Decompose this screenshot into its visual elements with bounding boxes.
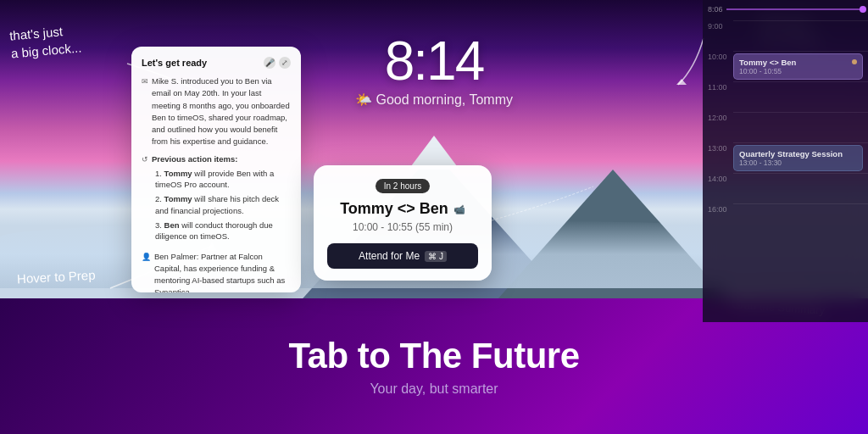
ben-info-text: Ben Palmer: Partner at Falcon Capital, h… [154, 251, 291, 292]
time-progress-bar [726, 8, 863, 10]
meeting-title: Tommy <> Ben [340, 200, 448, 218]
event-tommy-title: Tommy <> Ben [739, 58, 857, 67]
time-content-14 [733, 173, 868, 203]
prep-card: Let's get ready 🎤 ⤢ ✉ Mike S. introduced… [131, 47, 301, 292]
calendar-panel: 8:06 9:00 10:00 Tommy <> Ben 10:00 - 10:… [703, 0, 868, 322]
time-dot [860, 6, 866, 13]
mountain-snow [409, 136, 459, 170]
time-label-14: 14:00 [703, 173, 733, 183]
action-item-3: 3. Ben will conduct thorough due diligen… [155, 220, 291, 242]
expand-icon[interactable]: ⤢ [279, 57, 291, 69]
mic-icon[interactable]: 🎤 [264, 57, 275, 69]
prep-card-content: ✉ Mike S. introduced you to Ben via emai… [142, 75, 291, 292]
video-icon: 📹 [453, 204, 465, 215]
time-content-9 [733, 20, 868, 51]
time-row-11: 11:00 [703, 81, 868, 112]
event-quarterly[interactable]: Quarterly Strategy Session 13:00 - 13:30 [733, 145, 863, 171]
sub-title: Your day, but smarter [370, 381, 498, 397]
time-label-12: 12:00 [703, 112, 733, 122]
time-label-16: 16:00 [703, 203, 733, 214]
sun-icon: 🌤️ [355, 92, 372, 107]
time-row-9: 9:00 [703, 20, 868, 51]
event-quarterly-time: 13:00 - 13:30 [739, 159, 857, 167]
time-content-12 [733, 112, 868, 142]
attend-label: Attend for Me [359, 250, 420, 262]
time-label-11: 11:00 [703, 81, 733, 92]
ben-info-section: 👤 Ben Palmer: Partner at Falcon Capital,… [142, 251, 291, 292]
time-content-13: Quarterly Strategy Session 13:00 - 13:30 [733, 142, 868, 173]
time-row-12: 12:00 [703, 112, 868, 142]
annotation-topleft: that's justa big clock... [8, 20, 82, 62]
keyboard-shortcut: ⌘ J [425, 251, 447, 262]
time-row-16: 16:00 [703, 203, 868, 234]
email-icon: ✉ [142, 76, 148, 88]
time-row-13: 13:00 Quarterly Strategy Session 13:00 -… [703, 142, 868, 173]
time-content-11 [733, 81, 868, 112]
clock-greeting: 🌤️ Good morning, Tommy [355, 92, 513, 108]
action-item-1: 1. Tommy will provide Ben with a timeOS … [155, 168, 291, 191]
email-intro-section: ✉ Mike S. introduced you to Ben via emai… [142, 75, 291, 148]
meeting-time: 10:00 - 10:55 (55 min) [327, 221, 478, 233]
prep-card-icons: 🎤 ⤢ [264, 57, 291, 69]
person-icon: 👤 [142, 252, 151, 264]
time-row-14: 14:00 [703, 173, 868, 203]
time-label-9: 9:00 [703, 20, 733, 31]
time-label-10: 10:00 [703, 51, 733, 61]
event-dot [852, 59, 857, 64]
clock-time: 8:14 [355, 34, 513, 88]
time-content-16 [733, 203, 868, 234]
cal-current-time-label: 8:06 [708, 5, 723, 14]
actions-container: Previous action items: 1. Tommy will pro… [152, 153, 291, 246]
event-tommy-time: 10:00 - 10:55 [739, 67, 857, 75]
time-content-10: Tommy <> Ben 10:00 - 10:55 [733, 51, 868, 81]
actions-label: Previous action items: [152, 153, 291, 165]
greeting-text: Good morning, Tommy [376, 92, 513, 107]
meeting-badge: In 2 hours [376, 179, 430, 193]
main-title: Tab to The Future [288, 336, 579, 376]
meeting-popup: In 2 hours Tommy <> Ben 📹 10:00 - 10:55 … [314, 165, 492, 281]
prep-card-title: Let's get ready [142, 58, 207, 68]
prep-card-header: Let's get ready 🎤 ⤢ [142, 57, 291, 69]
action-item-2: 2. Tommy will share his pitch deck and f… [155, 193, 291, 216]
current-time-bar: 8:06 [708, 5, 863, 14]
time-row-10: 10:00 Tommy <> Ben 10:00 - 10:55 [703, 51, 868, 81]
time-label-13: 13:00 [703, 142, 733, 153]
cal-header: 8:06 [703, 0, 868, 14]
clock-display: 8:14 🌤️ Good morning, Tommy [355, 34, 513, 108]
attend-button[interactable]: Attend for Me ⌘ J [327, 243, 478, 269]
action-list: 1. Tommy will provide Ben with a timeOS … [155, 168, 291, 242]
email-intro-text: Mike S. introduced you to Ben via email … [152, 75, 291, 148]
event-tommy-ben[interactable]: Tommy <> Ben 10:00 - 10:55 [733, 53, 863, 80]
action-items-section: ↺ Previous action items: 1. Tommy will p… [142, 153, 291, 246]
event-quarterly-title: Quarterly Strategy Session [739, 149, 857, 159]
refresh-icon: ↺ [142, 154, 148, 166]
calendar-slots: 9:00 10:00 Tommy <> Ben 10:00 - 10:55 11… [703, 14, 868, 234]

--

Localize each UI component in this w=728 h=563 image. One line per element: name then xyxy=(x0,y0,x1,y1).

...

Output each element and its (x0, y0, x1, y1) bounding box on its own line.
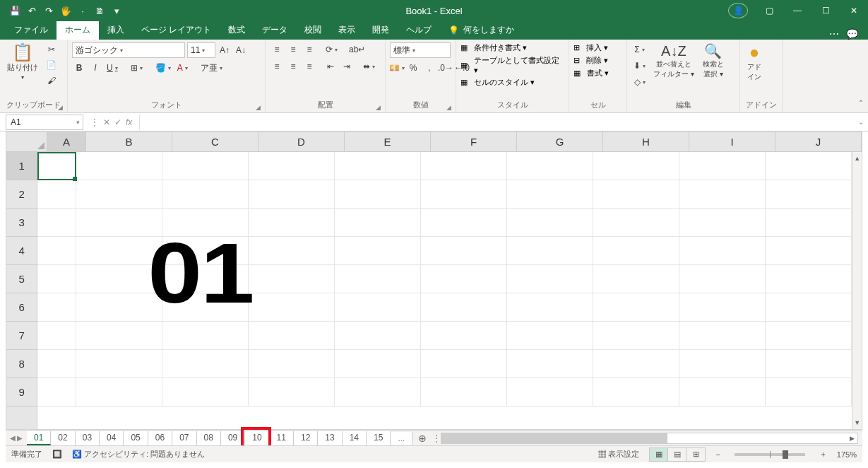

| Work to be completed |
Scan the entries above, and wherever a line holds the string "each", copy it.

| Task output |
Localize each UI component in this w=728 h=563 image. One line per element: name then xyxy=(x0,y0,x1,y1).
Output each element and its (x0, y0, x1, y1) bounding box on its own line.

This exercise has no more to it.